『剣遊記Y』 第四章 金髪魔神あらわる。 (4) 「貴様ぁっ! ようもぬけぬけと、とにかくわしの前に顔を出しおったなぁ!」
見事完全に無視をされ、頭に血が昇りきっている――もともと沸点が低い――大門が、ソファーから立ち上がって、荒生田相手にわめき散らした。
これにつられてか。大介までがいっしょに立ち上がった。
「そうっちゃ! 先生に失礼な真似すんのは許さんけ!」
よほど怒り心頭なのか。緑色の肌が、ほのかに赤味を帯びていた。だけども荒生田は、この程度の威圧でビビるような柔な神経など、初めっから持ち合わせてなどいない。
こいつの心臓には、剛毛が生えているのだ。
「なんねぇ、しゃあしいねぇ〜〜☠ オレは今忙しいとやけ、時代錯誤のおっさんとしっぽの青い若造は、さっさと帰って眠りんしゃい☻☞」
「なんやとぉーーっ!」
「大介っ! 落ち着くんじゃけー!」
「は、はい……☹」
憤慨しかけた押しかけ弟子に、板堰が初めての一喝をお見舞いした。その声で怯み、ソファーに座り直した大介に、師匠が今度はおだやかなる口調で諭した。

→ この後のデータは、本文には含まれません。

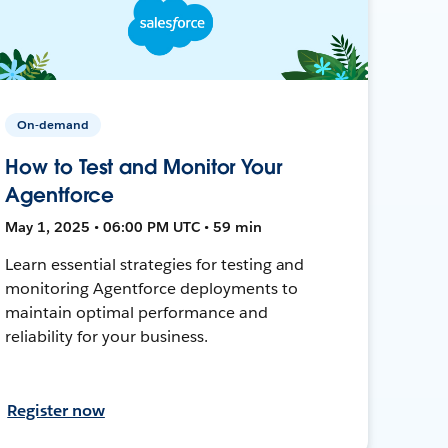
On-demand
How to Test and Monitor Your
Agentforce
May 1, 2025 • 06:00 PM UTC • 59 min
Learn essential strategies for testing and
monitoring Agentforce deployments to
maintain optimal performance and
reliability for your business.
Register now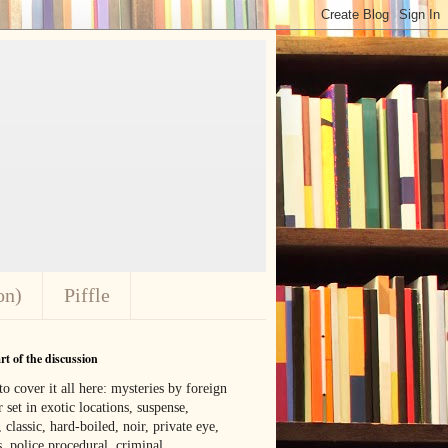
on)
Piffle
t of the discussion
o cover it all here: mysteries by foreign
 set in exotic locations, suspense,
, classic, hard-boiled, noir, private eye,
 police procedural, criminal,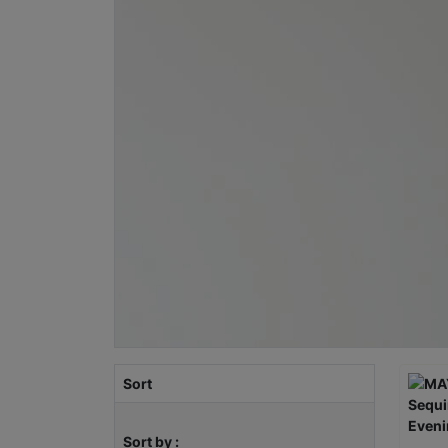
Sort
Sort by :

「この男は別に、わしに無礼を働きに来たわけじゃないんじゃ☕ では誰かと言えばじゃが、それは沙織さんに話があって来ただけじゃけん☧ だからここはー、わしが少し身ぃー引けば済むことじゃけんのぉ☘」
もちろん卓越している板堰の説教など、端で耳に入れている荒生田には、通じるはずもなし。
「なんねぇ、ツヤつけた御託ばっか並べてくさぁ☠」
実は昨夜、衛兵隊詰め所の正面入り口で、荒生田と板堰は、バッタリ顔を合わせていたはずだった。しかし荒生田は板堰の存在に、まったく関心を抱いていなかったのだ。それどころか逆に、板堰を挑発する暴挙までやらかす始末。

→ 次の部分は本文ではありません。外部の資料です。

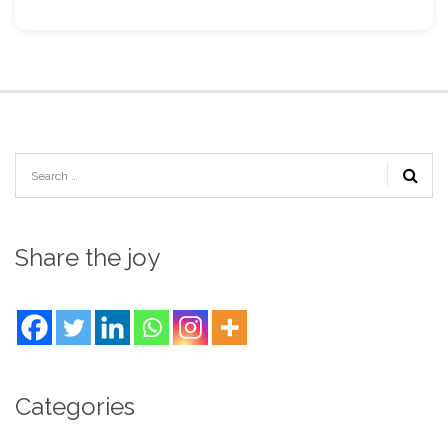
Share the joy
Categories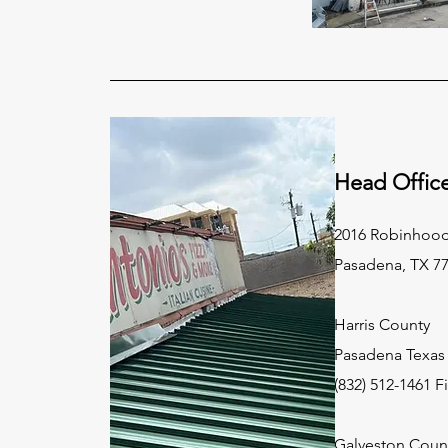
Head Offic
2016 Robinhood
Pasadena, TX 7
Harris County
Pasadena Texas 
(832) 512-1461 F
Galveston Coun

「てめえが何モンか知らんとやけど、この北九州に来てでけえツラするもんじゃなかっちゃけね☠ てめえのなまくら剣なんぞ、このオレが簡単にへし折ってやるとやけ✌」
そのとたんだった。板堰が腰のベルトから外し、ソファーの脇に置いてあった長剣が、勝手にカタカタと揺れ始めた。
「おっと、いけん☂」
すぐに板堰が剣をなだめるようにして、そっと両手で抑えた。それから荒生田に言った。
「わしにどうおらぼうと構わんが、この『チェリー』のことでちゃーけるのだけはやめたほうがいいけん⛑ 彼女が本気ででーれー怒ったら、このわしでさえ止められんよーなってしまうけのぉ⚠」
「なん言いよんや? おまえ☛」
板堰の言葉の意味は、荒生田にはさっぱり『?』であった。しかもそれは、周りにいる者たちにとっても同様。沙織が瞳を丸くして、板堰に尋ねた。
「剣が彼女……しかも怒る……ですか?」
しかし板堰が沙織に答える前に、荒生田がふてぶてしくほざいていた。
「なんのことかさっぱりわからんっちゃけど、いっそんこと、このオレと剣ば交えてみんね? 逃げるんはおまえの自由っちゃけどな☻」
言葉の真の意味など、まったく気にしない性分なのが、荒生田という男なのだ。
「いいじゃろう✌ お主{ぬし}の挑発に乗ってみよーかのぉ♡」
このとき間髪を入れない板堰の返答は、当の荒生田よりもむしろ、大介と大門を仰天させた。すぐにふたりで口をそろえ、板堰を止めに入った。
「先生っ! 先生がこげなやつの相手なんかすることなかっちゃですよ! この男の相手やったら、おれが代わってやりますけ!」
「そうだとも、板堰殿! こんな最低の下郎など、剣の錆びにもならんわ!」
だが剣豪はひと呼吸の間を置いたあと、静かな口調でふたりを制した。それから改めて、荒生田に尋ねた。
「いや、こーして一度決闘を申し込まれた以上は、決して相手に背中を向けるわけにゃーいかんのじゃ✊ それで、お主の名は?」
「荒生田和志ったい! さっき聞いとらんかったとや!」
おのれの名前をあっさりと忘れられる扱いは、サングラスの戦士にとって、最大の侮辱。
自分の振る舞いは棚に上げて。
とにかくこれでは、挑発を仕掛けた側は荒生田のはずなのに、こちらのほうが簡単にやる気となっていた。
(これって……もしかして使えるかも……✌)
このようなサングラス戦士の乱入で、最初沙織は、本題がかなりズラされた思いをしていた。